The recent tragic death of an introductory scuba-diving student should be cause to re-examine the culture of present day scuba instruction. I believe the current managerial/marketing ethos that masquerades as a teaching system is designed to promote turn over and profit, not safe teaching outcomes.
Since my involvement in the dive industry (about 40 years) there has been a steady decline in the industry’s teaching standards where we now have whole flotillas of amateur, poorly prepared divers receiving diving certificates after inadequate short training courses especially noticeable in North Queensland.
The difference between what is normal practice today and was once common practice for teaching lies at the heart of the problem. In the past, teachers expected novice scuba divers to be competent snorkel divers. Many instructors would use their own standards (which were more rigorous than the minimum requirements to evaluate individual candidates. Most organizations required a 100-meter swim test in the open ocean, not a pool. This minimum requirement was to see that people were water competent. The course was at least 10 days in duration!
People were expected to be competent with their own personal equipment (mask, fins, snorkel.) Most ethical operations required you to be water competent if you walked in off the street to enroll in a course.
These days after four days of training you are entitled to hire equipment and dive in the open ocean!
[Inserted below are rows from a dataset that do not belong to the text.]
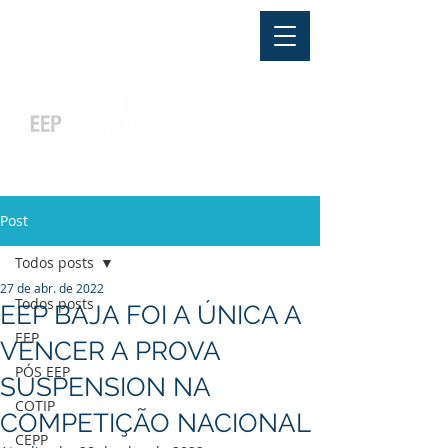
Pós-graduação
Ensino Médio
Profissionalizante
Graduação
Especialização
e
e
e MBA
Técnicos
In Company
Post
Todos posts
27 de abr. de 2022
Todos posts
EEP BAJA FOI A ÚNICA A
EEP
VENCER A PROVA
PÓS EEP
SUSPENSION NA
COTIP
COMPETIÇÃO NACIONAL
CEPP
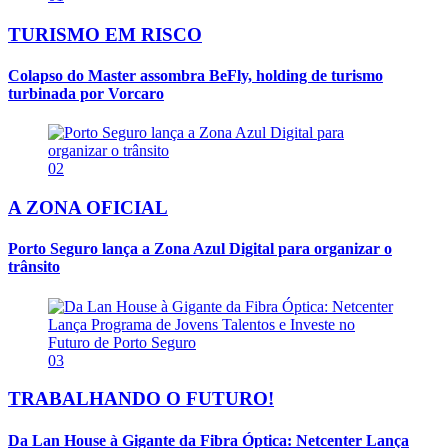
TURISMO EM RISCO
Colapso do Master assombra BeFly, holding de turismo
turbinada por Vorcaro
02
A ZONA OFICIAL
Porto Seguro lança a Zona Azul Digital para organizar o
trânsito
03
TRABALHANDO O FUTURO!
Da Lan House à Gigante da Fibra Óptica: Netcenter Lança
Of course the standards are there, but are laughable; frequently given mere lip service. In earlier times people would go to diving clubs to learn diving, meet the members and proceed from there with some sort of mentoring. Gradually as the market aspects and potential money making opportunities became evident, dive shops eventually took over almost all training.
Today’s instructors are often just dive shop employees and there is a tremendous pressure on the instructor to conform to the business requirements of the owner-manager. One of the consequences of tightened “standards of teaching” is that there are no longer independent instructors. Instructors are unable to teach unless employed by the owner of a business. The vast majority of instructors are literally serfs, employed to conform to the needs of the entrepreneur. Hence, education of divers has developed into a business activity rather than an educational exercise.
The teaching of diving requires repetition; especially under various environmental conditions, including current, high seas and low visibility. It should also require proper rescue techniques. None of this is required in todays dumbed down course! Apparently this is justified because the equipment is so much better and easy to use. This might be, but the student is still the same old model with emotional, psychological and fitness issues. If anything the average diver is less fit than they used to be and in many cases unable to even snorkel competently in ocean conditions.
The problem actually compounds. It has always been an axiom, since the beginning of diving, that one should never dive alone; one should always have a buddy. What good is a buddy if when things go wrong the buddy is not capable of looking after themselves, let alone able to help someone else? Given that the current course structure does not require rescue training choose your buddy carefully.
Scuba diving is challenging, even though it may appear deceptively easy. It is an intensely physical activity that can require unusually heavy exertions. It demands discipline and repetition. We need to change the current culture of teaching. It is recreationally a fun thing to do, but it demands discipline, time and more than just four dives!